You also have to go back in and clean up that data—it’s iterative and recursive when you build these models—as well as clean out the bad data so you’re not teaching your model bad concepts, says Golightly. But APC software vendors have discovered ways to gather data, construct their algorithms and deliver new data back to the system so users don’t have to take controller off-line.

Boiler optimization
Invensys Operations Management (Houston, Tex.) brought its APC tool, Connoisseur, to Wisconsin Public Service, a regulated electric and gas utility in the U.S. Midwest. Invensys applied MPC to the challenges of firing optimization for one of the utility’s large (585 MW gross), relatively new, coal-fired boilers.

According to Bernie Begley, WPS controls engineer, when the new boiler was installed in 2008, WPS got the latest generation of a high efficiency supercritical boiler and turbine. It came with the full complement of emissions reduction equipment and a modern DCS with an integrated APC combustion optimization system. The advanced controls—to improve the heat rate and performance—were specified to come later. 

Begley said, “After I had my year and a half on the boiler, Don came here to help us find ways to make it better.” Don Labbe is a consulting control engineer with Invensys, and a specialist in combustion optimization and power boilers. “It was a brand new unit, so there were not a lot of places to make things better. But he found a way to balance the O2 and make other changes, so that now, not only do we save money on efficiency and heat rate, we also save money on over spraying of ammonia.”

>> Click here to read about the many choices and approaches to APC software.

WPS installed Invensys Connoisseur and Labbe implemented closed-loop step testing on the MPC application. Connoisseur periodically tests the boiler’s firing and adapts the models to capture the characteristics of shifting relationships among variables in the process.

“It’s essentially an extension to the APC system to do model maintenance in an automated fashion,” says  Tom Kinney, product manager for advanced applications for Invensys, “and different people call it different things: Smart testing or automated step testing.
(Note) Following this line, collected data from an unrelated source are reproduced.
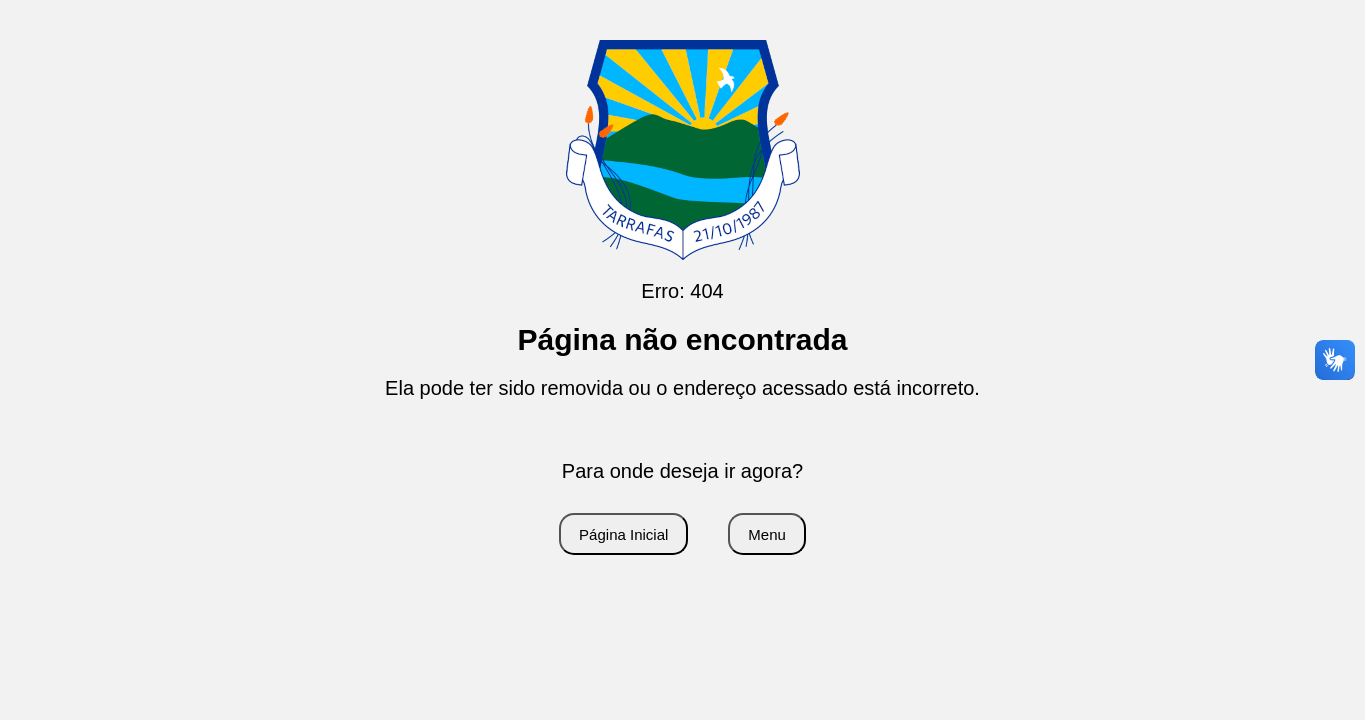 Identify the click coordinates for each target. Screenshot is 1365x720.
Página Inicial (623, 534)
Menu (767, 534) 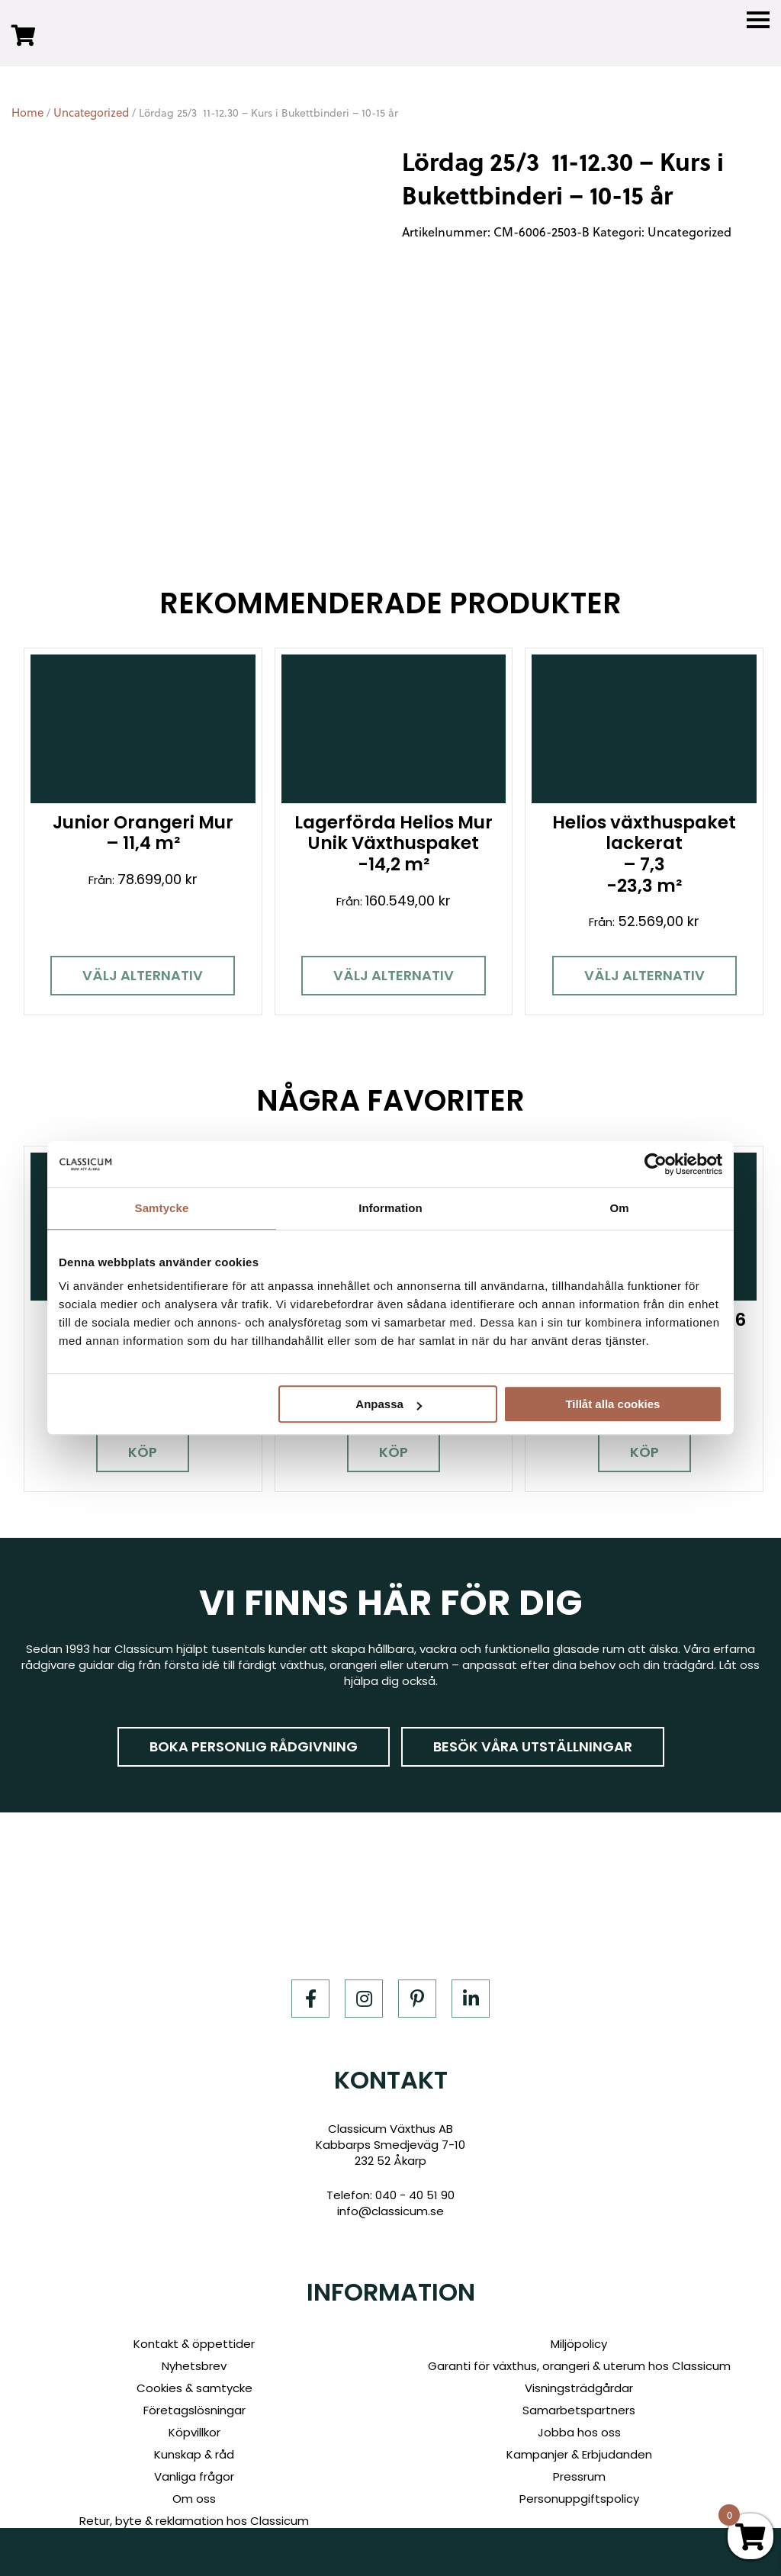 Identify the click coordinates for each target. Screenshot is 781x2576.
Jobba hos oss (579, 2399)
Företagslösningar (194, 2377)
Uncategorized (91, 113)
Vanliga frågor (194, 2444)
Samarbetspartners (578, 2377)
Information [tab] (390, 1207)
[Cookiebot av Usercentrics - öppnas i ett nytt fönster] (655, 1164)
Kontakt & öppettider (194, 2311)
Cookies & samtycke (194, 2355)
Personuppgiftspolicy (579, 2466)
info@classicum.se (390, 2178)
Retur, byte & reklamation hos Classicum (194, 2488)
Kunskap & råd (194, 2422)
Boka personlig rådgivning (253, 1713)
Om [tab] (618, 1207)
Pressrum (579, 2444)
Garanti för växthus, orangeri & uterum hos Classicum (579, 2333)
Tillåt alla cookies (612, 1403)
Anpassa (388, 1403)
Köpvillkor (194, 2399)
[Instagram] (364, 1966)
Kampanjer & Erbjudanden (579, 2422)
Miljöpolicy (579, 2311)
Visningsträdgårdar (579, 2355)
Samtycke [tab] (162, 1207)
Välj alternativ (130, 959)
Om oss (194, 2466)
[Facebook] (310, 1966)
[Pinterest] (417, 1966)
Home (27, 113)
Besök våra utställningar (532, 1713)
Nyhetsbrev (194, 2333)
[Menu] (758, 20)
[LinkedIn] (471, 1966) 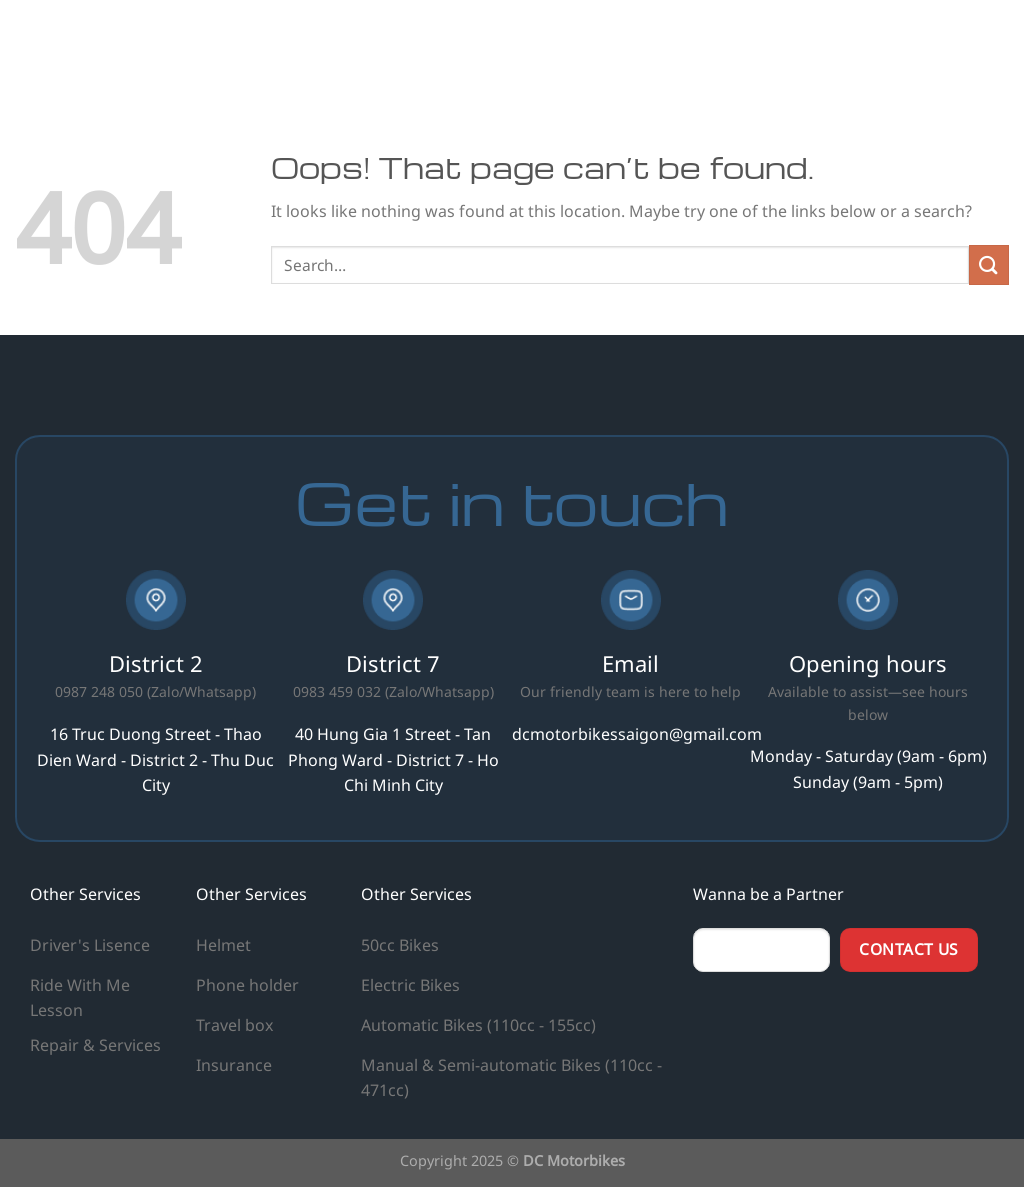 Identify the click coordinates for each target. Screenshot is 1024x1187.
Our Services (628, 45)
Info (849, 45)
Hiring (724, 44)
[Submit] (989, 264)
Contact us (952, 44)
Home (532, 44)
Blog (787, 44) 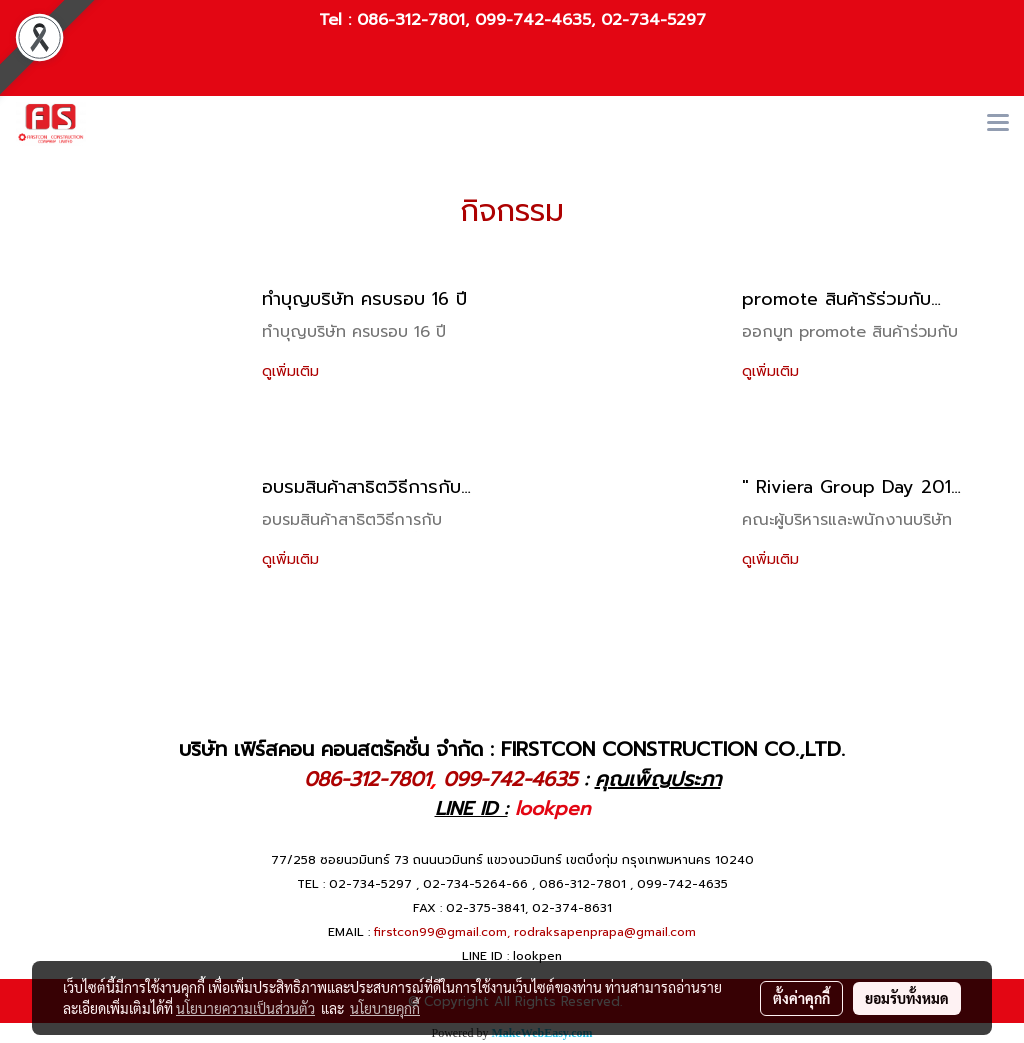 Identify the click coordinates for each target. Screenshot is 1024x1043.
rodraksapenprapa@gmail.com (605, 932)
It is definitely something being exploited more and more.”

With the merger and acquisition activity of the past few years and workforce changes in the future, improvements to APC tools can’t come quick enough.

“A complex skill set is required to be good at APC, and good at the economics that are now a factor, so we’re moving to blended-skills models,” says Golightly. “Automation allows blended skills teams.” Which is good, he says, because “the people who have the battle scars are looking longingly at retirement right now. Seventy percent of the people who do this are going to be out of the workforce soon, and there’s three decades of knowledge in these people’s heads that’s going to go away.”

When it comes to APC, Golightly adds, “we think there are maybe 400 people on earth who are really good at this” and as those people move around and retire, others will take their place. With better tools, “mere mortals can now apply APC.”